陸時山一時只能聽見耳邊的嗡鳴,口中血澀彌漫,二人借著力飛速略過瀑布,里頭暗得若有黑霧,陸時山有些無力地半閉著眼睛,祁酒攬住她的腰際,沉著臉將丹藥一股腦倒出來喂給她。
陸時山又咳出血來,祁酒指尖一顫,粘稠的血液順著她的手指流到了手心,向來愛干凈的祁酒卻沒有說什么,九嬰窮追不舍,長尾帶起水花砸落碎石。
“轟隆”
巨石直追而來,祁酒護著陸時山來不及躲開,亮起光幕硬生生被砸中,陸時山卻在隔著她的這一陣撞擊之下失去了意識。
祁酒祭起法器將前方照亮,初極狹,里面竟是大得出奇,極遠的山壁上滿是大大小小的孔洞,頂上是一道極細的裂縫,有月光透過來,銀線正緩緩移動著。
身后無塵放著金光追來,祁酒將前方洞口砸出一個平臺,收起陸時山的純鈞,一把扯下她的束妖袋放出阿貍,“你在這看著她”
阿貍暈頭轉向地立在陸時山一旁,被祁酒嚇得一哆嗦,隨后又被濃重的血腥味嗆了一下,她二話不說轉身走了,迎上緊隨其后的金光。
阿貍手足無措地在地上亂刨,陸師姐臉色蒼白如雪,血色染紅了她的白衣,傷口寸寸裂了開,看起來可怖又疼痛。
那邊打斗的聲響驚天動地,祁酒不要命似的只顧攻擊,它輕輕地碰了碰陸師姐蒼白的臉,不知道怎么辦才好。
它突然想起來陸師姐曾經給它過丹藥,現在還給她吧,也算是相識一場,阿貍想得很簡單,小心翼翼地將那顆自己得到過的最好的丹藥喂給陸師姐。
沒有反應。
阿貍有些郁悶地揉了揉自己的耳朵,突然想到,它現在不是可以逃了嗎
灰毛乍起,阿貍心中天人交戰,一邊說,你離了她們兩個怎么活著回去一邊又說,她們才不會管你的死活
可是陸師姐最后還是救了它啊,但是跟在她們身邊太危險了不是嗎
阿貍在陸時山一旁踱步,腳下的塵土被踩成了紛亂的梅花,它一狠心,轉身走了,還是自己去看看有沒有出口吧。

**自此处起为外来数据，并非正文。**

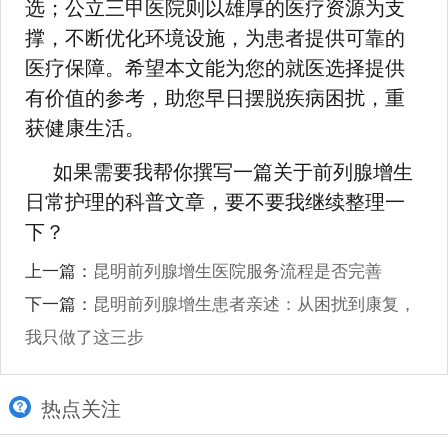
选；公立三甲医院则以雄厚的医疗资源为支
撑，不断优化环境设施，为患者提供可靠的
医疗保障。希望本文能为您的就医选择提供
有价值的参考，助您早日摆脱疾病困扰，重
获健康生活。
如果需要我帮你撰写一篇关于前列腺增生
日常护理的科普文章，要不要我继续整理一
下？
上一篇：
昆明前列腺增生医院服务流程是否完善
下一篇：
昆明前列腺增生患者亲述：从困扰到康复，
我只做了这三步
热点关注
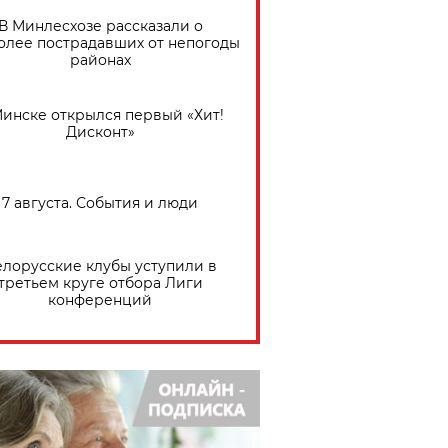
В Минлесхозе рассказали о
олее пострадавших от непогоды
районах
Минске открылся первый «Хит!
Дисконт»
7 августа. События и люди
елорусские клубы уступили в
третьем круге отбора Лиги
конференций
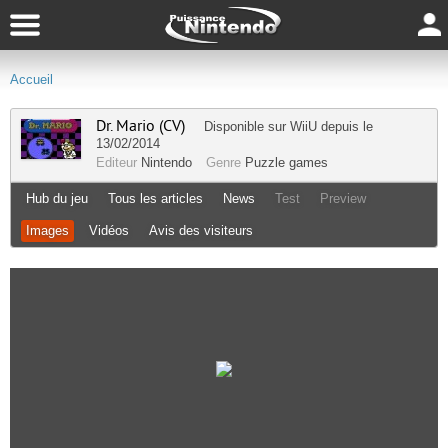
Accueil
Dr. Mario (CV)
Disponible sur
WiiU
depuis le
13/02/2014
Editeur
Nintendo
Genre
Puzzle games
Hub du jeu
Tous les articles
News
Test
Preview
Images
Vidéos
Avis des visiteurs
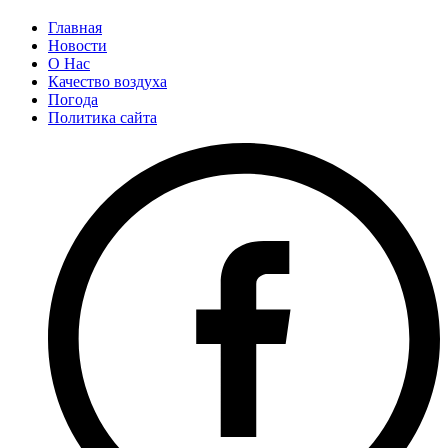
Главная
Новости
О Нас
Качество воздуха
Погода
Политика сайта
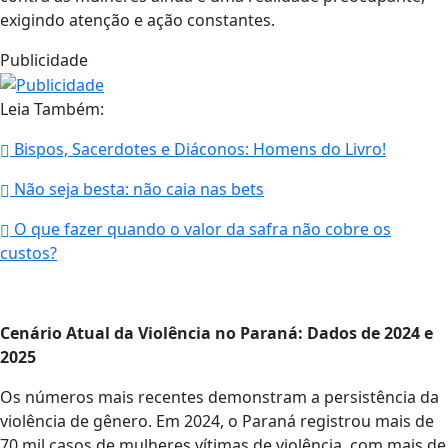
exigindo atenção e ação constantes.
Publicidade
Leia Também:
Bispos, Sacerdotes e Diáconos: Homens do Livro!
Não seja besta: não caia nas bets
O que fazer quando o valor da safra não cobre os
custos?
Cenário Atual da Violência no Paraná: Dados de 2024 e
2025
Os números mais recentes demonstram a persistência da
violência de gênero. Em 2024, o Paraná registrou mais de
70 mil casos de mulheres vítimas de violência, com mais de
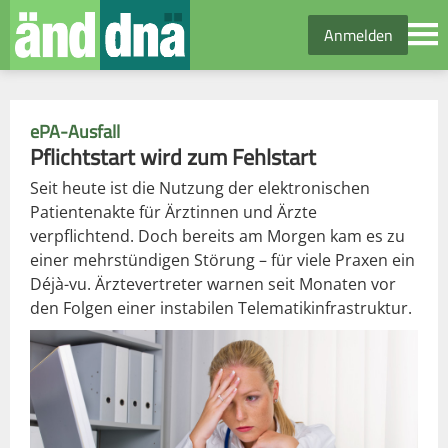
Anmelden
ePA-Ausfall
Pflichtstart wird zum Fehlstart
Seit heute ist die Nutzung der elektronischen
Patientenakte für Ärztinnen und Ärzte
verpflichtend. Doch bereits am Morgen kam es zu
einer mehrstündigen Störung – für viele Praxen ein
Déjà-vu. Ärztevertreter warnen seit Monaten vor
den Folgen einer instabilen Telematikinfrastruktur.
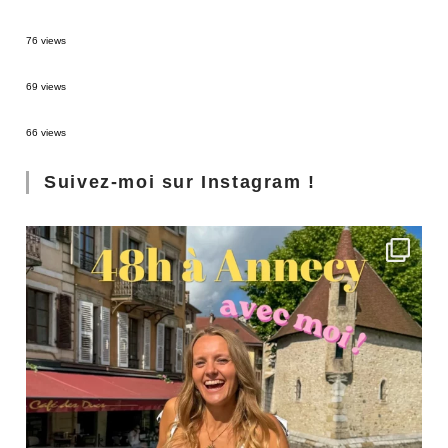
Sources thermales en Toscane : Terme di Saturnia et Bagni San Filippo
76 views
3 jours à Florence : Mes coups de coeur
69 views
Les Landes : de Biscarrosse à Contis
66 views
Suivez-moi sur Instagram !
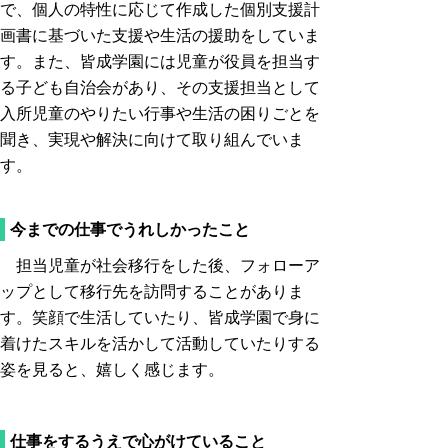
で、個人の特性に応じて作成した個別支援計
画書に基づいた支援や生活の援助をしていま
す。また、皆成学園には児童が役員を担当す
る子ども自治会があり、その支援担当として
入所児童のやりたい行事や生活の困りごとを
聞き、実現や解決に向けて取り組んでいま
す。
今までの仕事でうれしかったこと
担当児童が社会移行をした後、フォローア
ップとして移行先を訪問することがありま
す。笑顔で生活していたり、皆成学園で身に
着けたスキルを活かして活動していたりする
姿を見ると、嬉しく感じます。
仕事をするうえで心がけていること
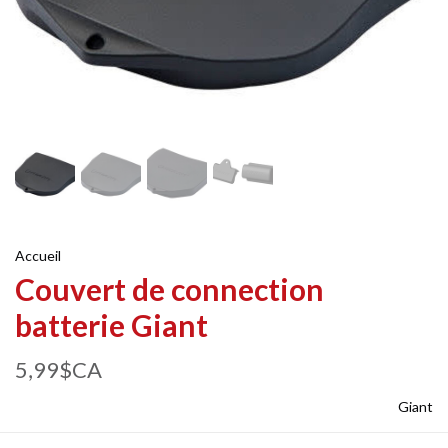
Accueil
Couvert de connection
batterie Giant
5,99$CA
Giant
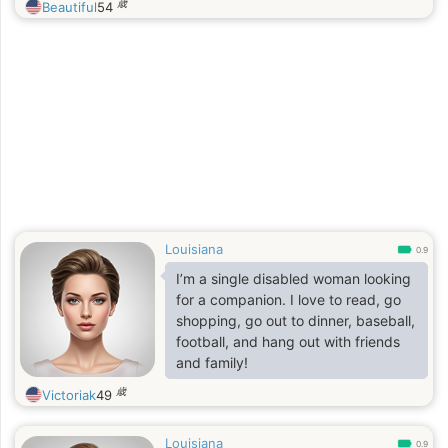
歳
Beautiful
54
Louisiana
0.9
I’m a single disabled woman looking
for a companion. I love to read, go
shopping, go out to dinner, baseball,
football, and hang out with friends
and family!
歳
Victoriak
49
Louisiana
0.9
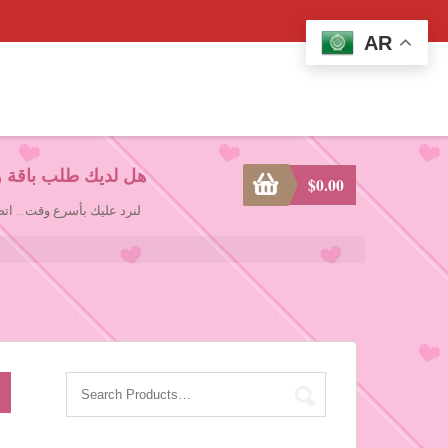
AR
هل لديك طلب باقة و
$
0.00
لنرد عليك بأسرع وقت... ا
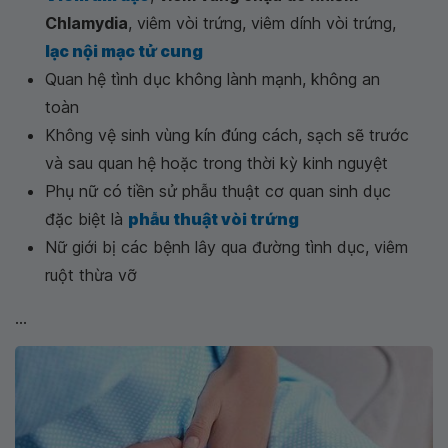
Chlamydia
, viêm vòi trứng, viêm dính vòi trứng,
lạc nội mạc tử cung
Quan hệ tình dục không lành mạnh, không an
toàn
Không vệ sinh vùng kín đúng cách, sạch sẽ trước
và sau quan hệ hoặc trong thời kỳ kinh nguyệt
Phụ nữ có tiền sử phẫu thuật cơ quan sinh dục
đặc biệt là
phẫu thuật vòi trứng
Nữ giới bị các bệnh lây qua đường tình dục, viêm
ruột thừa vỡ
...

才沒走幾步,阿貍回頭看了一眼地上的陸師姐,抬起的爪子突然放不下去了,它只是一介小妖,從沒踏出過昆山,這輩子的心愿就是能天天曬月亮。
人修單方面歧視妖修它也是知道的,可隨意砍伐樹木讓妖獸流離失所的也是他們。還有些人族為了奢華與好看,專門獵捕未成形的小妖,生生剝取它們的皮毛和牙齒。
族中長輩也告誡它們不要靠近人族,一開始它只是迫于她們兩個的實力威脅,不得不跟著進來,現在呢現在也差不多吧。阿貍回憶起剛才祁酒那嚇人的眼神。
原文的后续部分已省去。